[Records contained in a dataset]
--- START ---

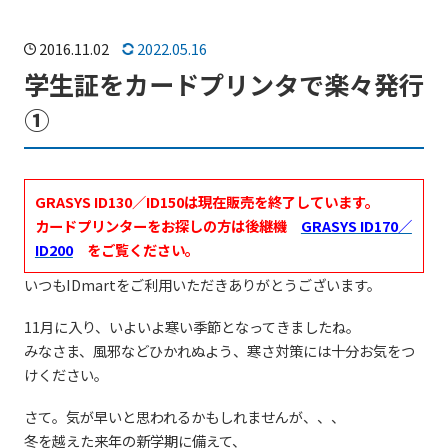
ご利用ガイド
会社案内
2016.11.02
2022.05.16
学生証をカードプリンタで楽々発行
よくある質問
スタッフブログ
①
SNS
GRASYS ID130／ID150は現在販売を終了しています。
カードプリンターをお探しの方は後継機
GRASYS ID170／
ID200
をご覧ください。
いつもIDmartをご利用いただきありがとうございます。
他サービスのご紹介
11月に入り、いよいよ寒い季節となってきましたね。
みなさま、風邪などひかれぬよう、寒さ対策には十分お気をつ
けください。
さて。気が早いと思われるかもしれませんが、、、
冬を越えた来年の新学期に備えて、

--- END ---

=== Exercise directions ===
Only the text of the records belongs in your answer, copied exactly as it appears above.

=== Exercise output ===
ご利用ガイド
会社案内
2016.11.02
2022.05.16
学生証をカードプリンタで楽々発行
よくある質問
スタッフブログ
①
SNS
GRASYS ID130／ID150は現在販売を終了しています。
カードプリンターをお探しの方は後継機
GRASYS ID170／
ID200
をご覧ください。
いつもIDmartをご利用いただきありがとうございます。
他サービスのご紹介
11月に入り、いよいよ寒い季節となってきましたね。
みなさま、風邪などひかれぬよう、寒さ対策には十分お気をつ
けください。
さて。気が早いと思われるかもしれませんが、、、
冬を越えた来年の新学期に備えて、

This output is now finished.